Rachel Moritz

 


notes:

"Baby Shower"

This poem is from a manuscript, The Arrival Series, which is largely concerned with liminal space--arrivals and hoverings below the surface and outside of lived time. With "Baby Shower," I wanted to explore the nuances of this loaded social phenomenon by turning the details back against themselves and connecting them to a sense of the odd temporal positioning of the event.

"Rent and Punctuation"

This poem is part of a series about house interiors. I was contemplating the brackets within the "Symbol" choices in Microsoft Word and thinking about the house as a bracket of human life. Human life as defined by time; house as containing time; punctuation as edging in language. Also, how what frames and contains will never touch the "now" of the moment.



 

BABY SHOWER (TEMPORAL)

 

1


Navy-blue anchors making

the white cotton washable just
male enough-"

How sweet"

while our anchors drop
rusted and long-

gone into some little depth

 

2


Landlocked in present
tense, the women liking to larder
their words

"You'll be busy enough
soon--"

Blue fleece going
side-zipped

soon

 

3


Internal edits--

Say, "woolen baby sweater looking sweet

enough to eat," not
the difference between "has eaten" and "ate"

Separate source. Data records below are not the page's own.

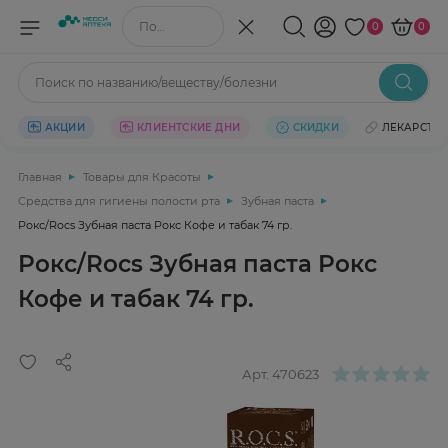
Поиск по названию/веществу
0
0
Поиск по названию/веществу/болезни
АКЦИИ
КЛИЕНТСКИЕ ДНИ
СКИДКИ
ЛЕКАРСТВ
Главная
Товары для Красоты
Средства для гигиены полости рта
Зубная паста
Рокс/Rocs Зубная паста Рокс Кофе и табак 74 гр.
Рокс/Rocs Зубная паста Рокс
Кофе и табак 74 гр.
Арт.
470623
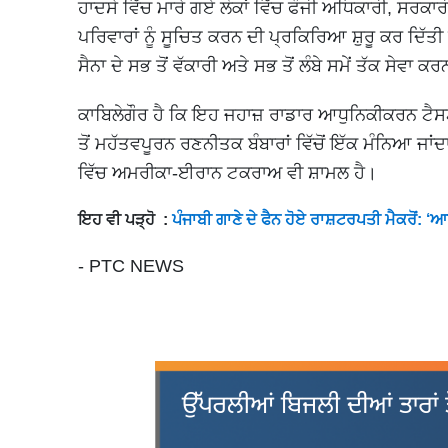
ਹਾਦਸੇ ਵਿੱਚ ਮਾਰੇ ਗਏ ਲੋਕਾਂ ਵਿੱਚ ਫੌਜੀ ਅਧਿਕਾਰੀ, ਸਰਕ
ਪਰਿਵਾਰਾਂ ਨੂੰ ਸੂਚਿਤ ਕਰਨ ਦੀ ਪ੍ਰਕਿਰਿਆ ਸ਼ੁਰੂ ਕਰ ਦਿੱ
ਸੈਨਾ ਦੇ ਸਭ ਤੋਂ ਵੱਕਾਰੀ ਅਤੇ ਸਭ ਤੋਂ ਲੰਬੇ ਸਮੇਂ ਤੱਕ ਸੇਵਾ ਕਰਨ
ਕਾਬਿਲੇਗੌਰ ਹੈ ਕਿ ਇਹ ਜਹਾਜ਼ ਰਾਡਾਰ ਆਧੁਨਿਕੀਕਰਨ ਟੈਸਟ ਮ
ਤੋਂ ਮਹੱਤਵਪੂਰਨ ਰਣਨੀਤਕ ਬੰਬਾਰਾਂ ਵਿੱਚੋਂ ਇੱਕ ਮੰਨਿਆ ਜਾਂ
ਵਿੱਚ ਅਮਰੀਕਾ-ਈਰਾਨ ਟਕਰਾਅ ਵੀ ਸ਼ਾਮਲ ਹੈ।
ਇਹ ਵੀ ਪੜ੍ਹੋ :
ਪੰਜਾਬੀ ਗਾਣੇ ਦੇ ਫੈਨ ਹੋਏ ਰਾਸ਼ਟਰਪਤੀ ਮੈਕਰੋਂ: 
- PTC NEWS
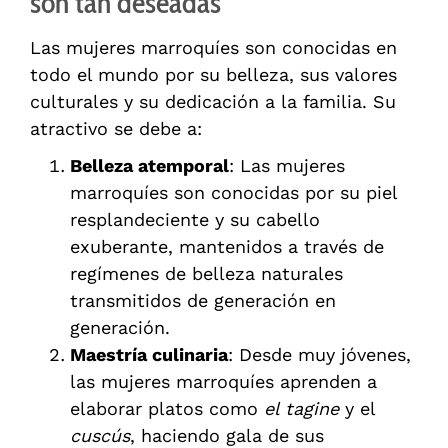
son tan deseadas
Las mujeres marroquíes son conocidas en
todo el mundo por su belleza, sus valores
culturales y su dedicación a la familia. Su
atractivo se debe a:
Belleza atemporal
: Las mujeres
marroquíes son conocidas por su piel
resplandeciente y su cabello
exuberante, mantenidos a través de
regímenes de belleza naturales
transmitidos de generación en
generación.
Maestría culinaria
: Desde muy jóvenes,
las mujeres marroquíes aprenden a
elaborar platos como
el tagine
y el
cuscús
, haciendo gala de sus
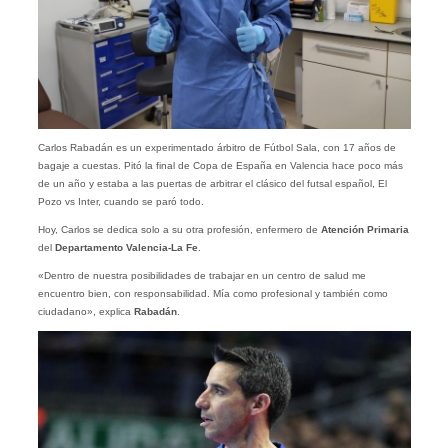
Carlos Rabadán es un experimentado árbitro de Fútbol Sala, con 17 años de
bagaje a cuestas. Pitó la final de Copa de España en Valencia hace poco más
de un año y estaba a las puertas de arbitrar el clásico del futsal español, El
Pozo vs Inter, cuando se paró todo.
Hoy, Carlos se dedica solo a su otra profesión, enfermero de
Atención Primaria
del
Departamento Valencia-La Fe
.
«Dentro de nuestra posibilidades de trabajar en un centro de salud me
encuentro bien, con responsabilidad. Mía como profesional y también como
ciudadano», explica
Rabadán
.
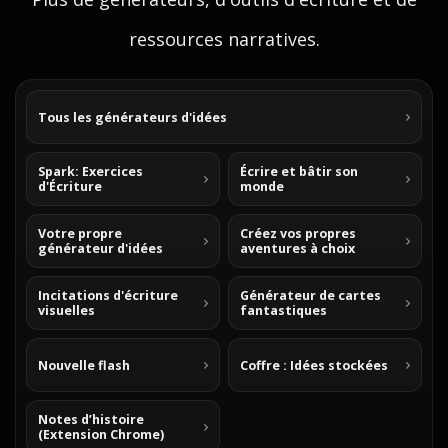
ressources narratives.
Tous les générateurs d'idées
Spark: Exercices
Écrire et bâtir son
d'Écriture
monde
Votre propre
Créez vos propres
générateur d'idées
aventures à choix
Incitations d'écriture
Générateur de cartes
visuelles
fantastiques
Nouvelle flash
Coffre : Idées stockées
Notes d’histoire
(Extension Chrome)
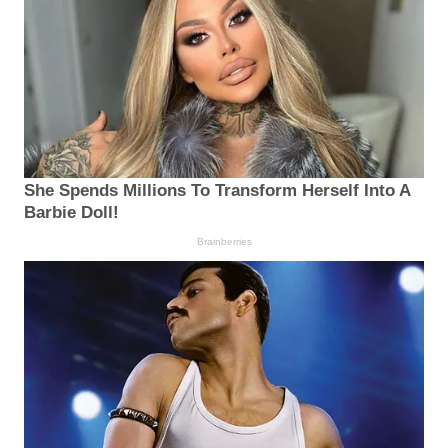
She Spends Millions To Transform Herself Into A
Barbie Doll!
Brainberries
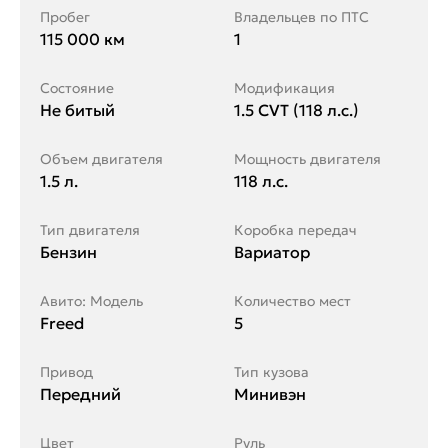
Пробег
Владельцев по ПТС
115 000 км
1
Состояние
Модификация
Не битый
1.5 CVT (118 л.с.)
Объем двигателя
Мощность двигателя
1.5 л.
118 л.с.
Тип двигателя
Коробка передач
Бензин
Вариатор
Авито: Модель
Количество мест
Freed
5
Привод
Тип кузова
Передний
Минивэн
Цвет
Руль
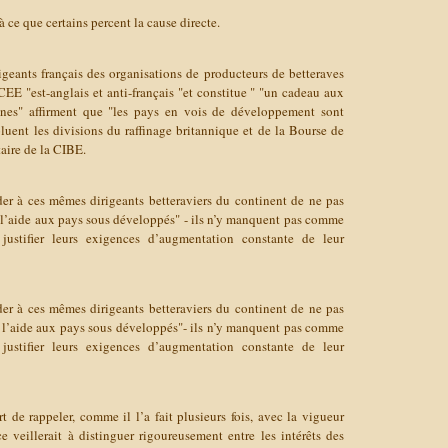
à ce que certains percent la cause directe.
igeants français des organisations de producteurs de betteraves
E "est-anglais et anti-français "et constitue " "un cadeau aux
nnes" affirment que "les pays en vois de développement sont
voluent les divisions du raffinage britannique et de la Bourse de
aire de la CIBE.
er à ces mêmes dirigeants betteraviers du continent de ne pas
e l’aide aux pays sous développés" - ils n’y manquent pas comme
justifier leurs exigences d’augmentation constante de leur
er à ces mêmes dirigeants betteraviers du continent de ne pas
de l’aide aux pays sous développés"- ils n’y manquent pas comme
justifier leurs exigences d’augmentation constante de leur
 de rappeler, comme il l’a fait plusieurs fois, avec la vigueur
e veillerait à distinguer rigoureusement entre les intérêts des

"has been born" and "birthed"

 

4


Our eating a parody
of waiting--

Powder blue cake flowers chosen
over pink

Women lower their glinting forks:

"Do you expect me to finish

this?"

 

5


Internal dislocating--

Swimming elbow soon to be
the anchored

tense

 

______________________________________________________________

 




Rent and Punctuation


As in, the house carving a moat in its block

and calling this a geological bracket

As in, the kitchen table splitting itself, each

have forming one              [

How we might see ourselves inside this house

                                       Carving or splitting]

 

 

 

 

 

 

 

 

 

"I even condone the mantel clock:"

     The house writing itself a letter, white
     face apprehending

"pallid imitation of the moon"

     metallic framing

 

 

 

 

 

 

 

 

 

"Now is now" as anthem inside
the house

"You can change the date and time
on the thermostat"

Moonlight bracketing each
parallel wall

                 [
]

not converging as

containing "now"

 

 


Rachel Moritz has work appearing, or forthcoming, in The Beloit Poetry Journal, Controlled Burn, and Poetry Motel, among others.